Wesley Gonzalez - Excellent Musician
What is the draw of a wax museum? I remember wandering through a Ripley’s in Ontario as a kid and even then being confused by the exhibit. There’s a cruel undercurrent fuelled by this peculiar human desire to gawk at, stand near, or harass the lifeless embodiment of someone you’ll never interact with in reality. In a wax museum, visitors can torture their enemies, clown their idols, or play imagined love. The figurines endure like helpless naked prisoners subject to your perceived emotions toward them – but who really cares? The living version has reached an untouchable status while those shells of organic compounds highlight the distance between your lives, so have your fun. For Wesley Gonzalez, former front man of Brit-Punk trio Let’s Wrestle, this choice to adorn the cover of his debut solo album Excellent Musician with a blank-faced wax-like recreation of his self, selfie-stick-toting-teens included, may be more tied to this cynical treatment of celebrity defacement than some narcissistic statement about his own legacy. The overt title should further tip you off. On Excellent Musician, Gonzalez puts anxieties, masochistic self-deprecation, and biting resentment on full-blown display, filtering these tensions through catchy pop ballads. A sour disposition contained within sweet packaging.
“Growing older sure is a pain / especially when your former self still remains / I can scream, I can yell / I can be such a jerk, I know you can tell” Gonzalez howls on standout “I Am a Telescope” while encapsulating a great deal of the album’s sentiment. It becomes immediately clear that Gonzalez is grappling with the aftermath of a crumbled relationship while simultaneously confronting the quarter-life, deciding to combat these inner tensions by blasting emotions outward for whoever will listen by, more often than not, ricocheting blame on all those around him before once again retreating into a state of self-loathing. We’ll launch from a despicable lyric like, “When did you start living your life as a cunt?” into “I’m a complainer! / You know that I’ve had my fun / I spoke to you about the things I’ve done”. There’s a total lack of stability, and frequently, likeability, that captures the blind selfishness associated with adjusting to adulthood. Hell, the album even opens with the line “an adult, some freedom / what does this mean?” It’s un-self-righteous, but an altogether ugly and vulnerable display, one Gonzalez seems to get away with through a striking pop sensibility.

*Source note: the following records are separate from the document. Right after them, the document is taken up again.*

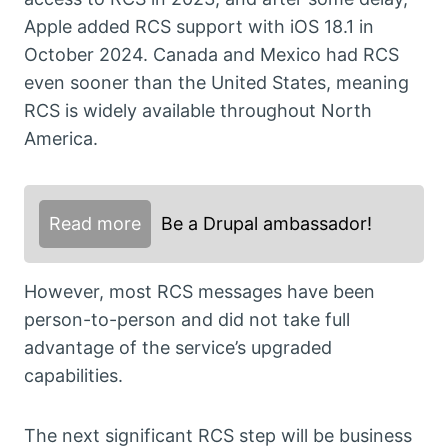
Apple added RCS support with iOS 18.1 in
October 2024. Canada and Mexico had RCS
even sooner than the United States, meaning
RCS is widely available throughout North
America.
Read more
Be a Drupal ambassador!
However, most RCS messages have been
person-to-person and did not take full
advantage of the service’s upgraded
capabilities.
The next significant RCS step will be business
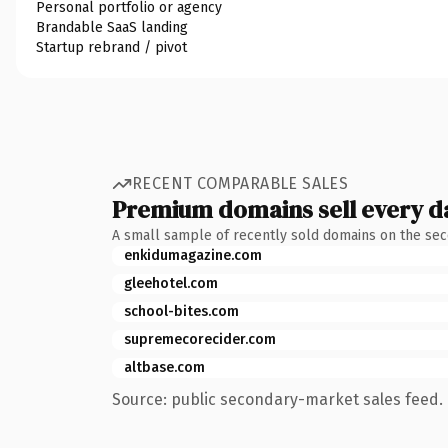
Personal portfolio or agency
Brandable SaaS landing
Startup rebrand / pivot
RECENT COMPARABLE SALES
Premium domains sell every d
A small sample of recently sold domains on the se
enkidumagazine.com
gleehotel.com
school-bites.com
supremecorecider.com
altbase.com
Source: public secondary-market sales feed. 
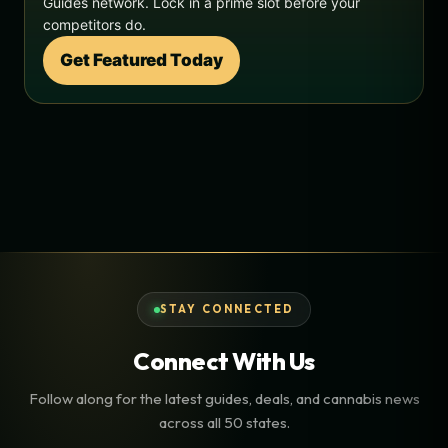
Guides network. Lock in a prime slot before your
competitors do.
Get Featured Today
STAY CONNECTED
Connect With Us
Follow along for the latest guides, deals, and cannabis news
across all 50 states.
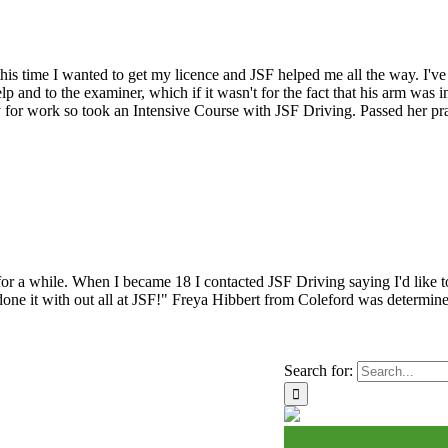
nd this time I wanted to get my licence and JSF helped me all the way. 
lp and to the examiner, which if it wasn't for the fact that his arm was
 for work so took an Intensive Course with JSF Driving. Passed her prac
 for a while. When I became 18 I contacted JSF Driving saying I'd like t
ve done it with out all at JSF!" Freya Hibbert from Coleford was determin
Search for:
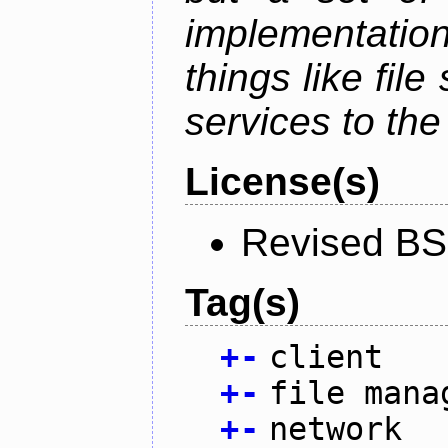
implementation
things like fil
services to th
License(s)
Revised BS
Tag(s)
+
-
client
+
-
file mana
+
-
network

Excellent Musician is an album rich with ideas. Tracks are frequently underscored by a brass section, a drunken synth warble, and/or a bouncing bass line that all wind up characterizing the musician as some weirdo lounge singer on LSD bursting with rage or emotion or whatever feels particularly important at the time. Who handed this guy the microphone? Is he going to be okay? There’s a sense of unease and worry only aided by the fact that a new earworm is introduced minute by minute. One of the most striking elements at play is Gonzalez’ seeming obsession with the potential for massive contrast between a verse and chorus, encouraging the expectation that the next layer to any given song is just around the corner. For example, “Piece of Mind” wanders through multiple tonal shifts and may be difficult to digest fully on first listen, but after giving the track a few replays, the truly remarkable structure it’s built around begins to reveal itself. While Gonzalez’ vocals punch with a post-punk fervor, the compositional complexity here recalls something very different: The Beatles. Blasphemy! No, not really. Check the outro to so-good-I-can’t-believe-it’s-not-on-the-LP B-side “Come Through and See Me” and tell me it doesn’t trigger the same sort of catharsis as any number of Paul-penned walls of auditory liquid gold.
All these contrasting elements (the shouted vocals, the biting and chaotic lyrics, the smooth jazz instrumentation, the nauseating synth lines) give Excellent Musician an awkward plasticity – a notably clean outer shell protecting a complicated inner sentiment. This is Gonzalez’ way of forcing you to stare at this simultaneously perfect-yet-deeply-flawed caricature he’s developed of himself. If you don’t think too hard about it, it won’t be weird. So come up and touch it. Take your picture. Play pretend. Schandefreude. It’s all built for your fun.